» **Activity**
The entries follow. Copy every line in which "hoznak" appears.

Dataset entries
______________________________

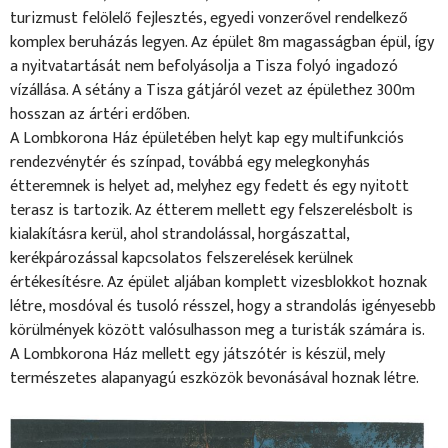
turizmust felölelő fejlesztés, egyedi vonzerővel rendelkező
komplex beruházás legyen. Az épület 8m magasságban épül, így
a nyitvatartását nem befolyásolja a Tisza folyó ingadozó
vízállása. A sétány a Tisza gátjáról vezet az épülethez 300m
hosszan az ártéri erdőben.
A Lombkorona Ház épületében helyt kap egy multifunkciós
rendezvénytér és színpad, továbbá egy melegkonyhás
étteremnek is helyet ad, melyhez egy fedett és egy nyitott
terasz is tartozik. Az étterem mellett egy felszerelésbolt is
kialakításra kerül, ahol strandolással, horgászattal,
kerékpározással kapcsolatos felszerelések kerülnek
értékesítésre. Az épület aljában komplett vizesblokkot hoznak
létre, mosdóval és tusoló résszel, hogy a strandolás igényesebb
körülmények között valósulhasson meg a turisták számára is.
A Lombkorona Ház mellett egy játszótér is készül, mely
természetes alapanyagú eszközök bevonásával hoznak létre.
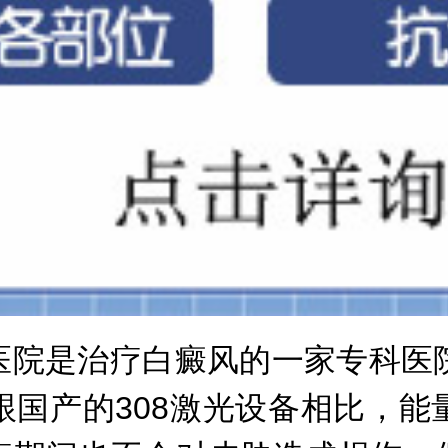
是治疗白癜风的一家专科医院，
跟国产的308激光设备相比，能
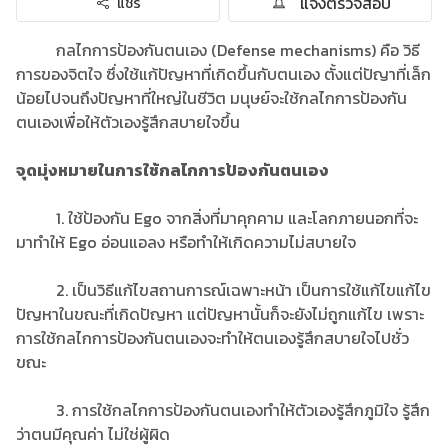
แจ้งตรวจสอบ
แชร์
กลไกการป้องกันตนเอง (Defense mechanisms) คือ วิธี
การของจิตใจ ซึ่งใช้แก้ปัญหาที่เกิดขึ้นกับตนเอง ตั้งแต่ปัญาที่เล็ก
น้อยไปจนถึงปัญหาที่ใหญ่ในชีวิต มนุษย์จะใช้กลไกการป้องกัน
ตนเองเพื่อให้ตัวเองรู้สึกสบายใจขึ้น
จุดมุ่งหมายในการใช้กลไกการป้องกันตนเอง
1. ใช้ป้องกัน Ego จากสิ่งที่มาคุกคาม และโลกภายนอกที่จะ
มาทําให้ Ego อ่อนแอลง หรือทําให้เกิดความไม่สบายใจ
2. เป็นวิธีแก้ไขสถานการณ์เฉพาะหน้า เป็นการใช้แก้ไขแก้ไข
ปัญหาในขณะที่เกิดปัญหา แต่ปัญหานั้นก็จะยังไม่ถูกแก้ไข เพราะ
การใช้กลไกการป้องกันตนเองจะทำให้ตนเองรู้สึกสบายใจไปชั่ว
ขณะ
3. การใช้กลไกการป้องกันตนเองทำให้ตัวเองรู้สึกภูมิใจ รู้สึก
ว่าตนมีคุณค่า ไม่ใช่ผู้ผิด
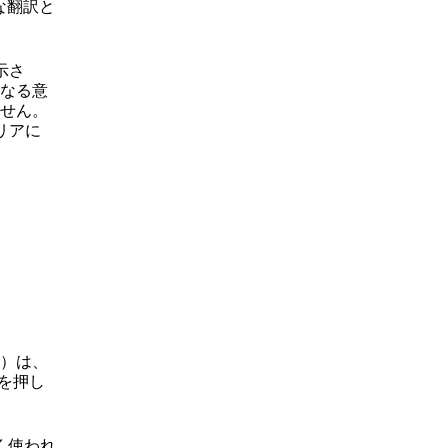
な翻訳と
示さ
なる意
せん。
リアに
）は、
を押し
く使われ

______________________________

» **Task output**
értékesítésre. Az épület aljában komplett vizesblokkot hoznak
természetes alapanyagú eszközök bevonásával hoznak létre.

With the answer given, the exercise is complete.